The radiodensity of adipose tissue measured by CT is a reliable indicator of its biological function. White adipose tissue, as the primary energy storage organ, exhibits abnormal intracellular lipid accumulation when its function is impaired. This leads to an increased proportion of lipids per unit volume, while high-density components such as water and proteins relatively decrease, ultimately resulting in lower CT values (Wang et al., 2023; Proença et al., 2014). Therefore, the reduced renal sinus fat density observed in early DKD patients in this study likely reflects the pathological state of lipid accumulation and functional disorder. In addition, lipid overload can also lead to changes in renal sinus fat density through a series of complex pathophysiological pathways, including oxidative stress, mitochondrial dysfunction, inflammation, and fibrosis (Santillana et al., 2023).

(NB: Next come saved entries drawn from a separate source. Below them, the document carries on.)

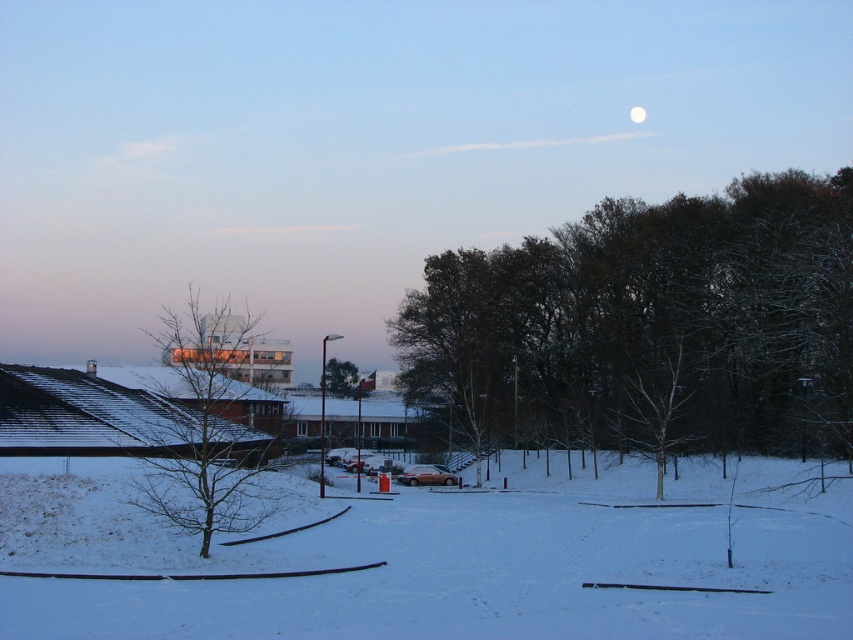 Question: Among these points, which one is farthest from the camera?

Choices:
 (A) (x=798, y=256)
 (B) (x=242, y=456)

Answer: (A)

Question: Is white powdery snow at center further to the viewer compared to white glossy moon at upper center?

Choices:
 (A) yes
 (B) no

Answer: (B)

Question: Among these objects, which one is nearest to the camera?

Choices:
 (A) white glossy moon at upper center
 (B) bare branches at left
 (C) white powdery snow at center

Answer: (C)

Question: Which point is closer to the camera?

Choices:
 (A) (337, 387)
 (B) (692, 529)

Answer: (B)

Question: Is white powdery snow at center thinner than bare branches at left?

Choices:
 (A) yes
 (B) no

Answer: (A)

Question: Can you confirm if dark brown textured tree at center is smaller than white glossy moon at upper center?

Choices:
 (A) yes
 (B) no

Answer: (B)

Notably, our findings contrast with Liao et al. (2024), who reported that elevated RSFd increased T2DM renal dysfunction risk. These differences may stem from several methodological variations: in terms of the population, this study was limited to early DKD patients, whereas Liao et al.’s (2024) study included participants with a broader range of renal function impairment; regarding thresholds, this study defined RSF in the range of −150 to −50 HU, while Liao et al. (2024) used a wider range of −190 to −30 HU, which could affect density values; the study endpoints also fundamentally differed, as this study was cross-sectional, aiming to explore the association between RSFd and early DKD, whereas Liao et al. (2024) conducted a longitudinal analysis to assess the predictive value of RSFd for the risk of chronic kidney disease progression. Additionally, Fan et al. (2024) identified associations between reduced skeletal muscle density and early DKD but did not incorporate RSF parameters, resulting in different conclusions.

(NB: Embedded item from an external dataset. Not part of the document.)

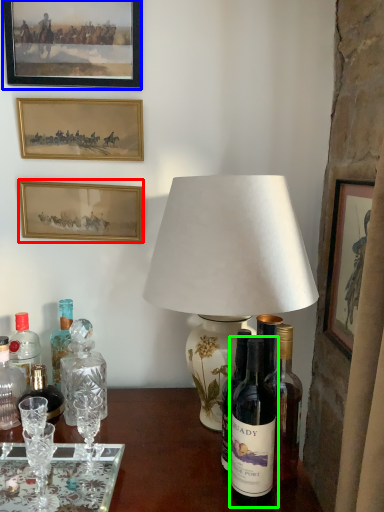 Question: Which object is positioned farthest from picture frame (highlighted by a red box)? Select from picture frame (highlighted by a blue box) and bottle (highlighted by a green box).

Choices:
 (A) picture frame
 (B) bottle

Answer: (B)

Our investigation revealed that conventional BMI was not an independent risk factor for early DKD in T2DM patients (P > 0.05), contrasting with Garofalo et al. (2017). This discrepancy may be attributed to BMI limitations as a global obesity indicator: inability to distinguish muscle from adipose tissue or quantify specific fat distribution patterns and quality characteristics (Li et al., 2022). This finding emphasizes that early DKD development may relate to the heterogeneous distribution of specific adipose depots rather than overall obesity status.
Regarding abdominal fat distribution and renal function relationships, our study confirmed mild correlations between VAT and PAT with renal function indicators. However, neither emerged as an independent risk factor for early DKD. VAT induces insulin resistance, mitochondrial dysfunction, and oxidative stress through abundant adipokine production, ultimately causing renal injury (Ziegler & Scheele, 2024; Hall et al., 2021). PAT, representing specialized VAT surrounding kidneys, may demonstrate closer DKD associations due to unique anatomical positioning and developmental heterogeneity (Zbrzeźniak-Suszczewicz et al., 2025). However, our results suggest VAT and PAT may indirectly influence renal function through interactions with multiple metabolic factors rather than directly causing early DKD.
We observed weak negative correlations between SMI and eGFR, and between SMAd and UACR, suggesting associations between muscle loss, muscle fat infiltration, and renal dysfunction, consistent with previous research (Avesani et al., 2023; Huang et al., 2022). However, these correlations were relatively weak, possibly related to our study population comprising early DKD patients with relatively slight renal function indicator variations, some within normal ranges.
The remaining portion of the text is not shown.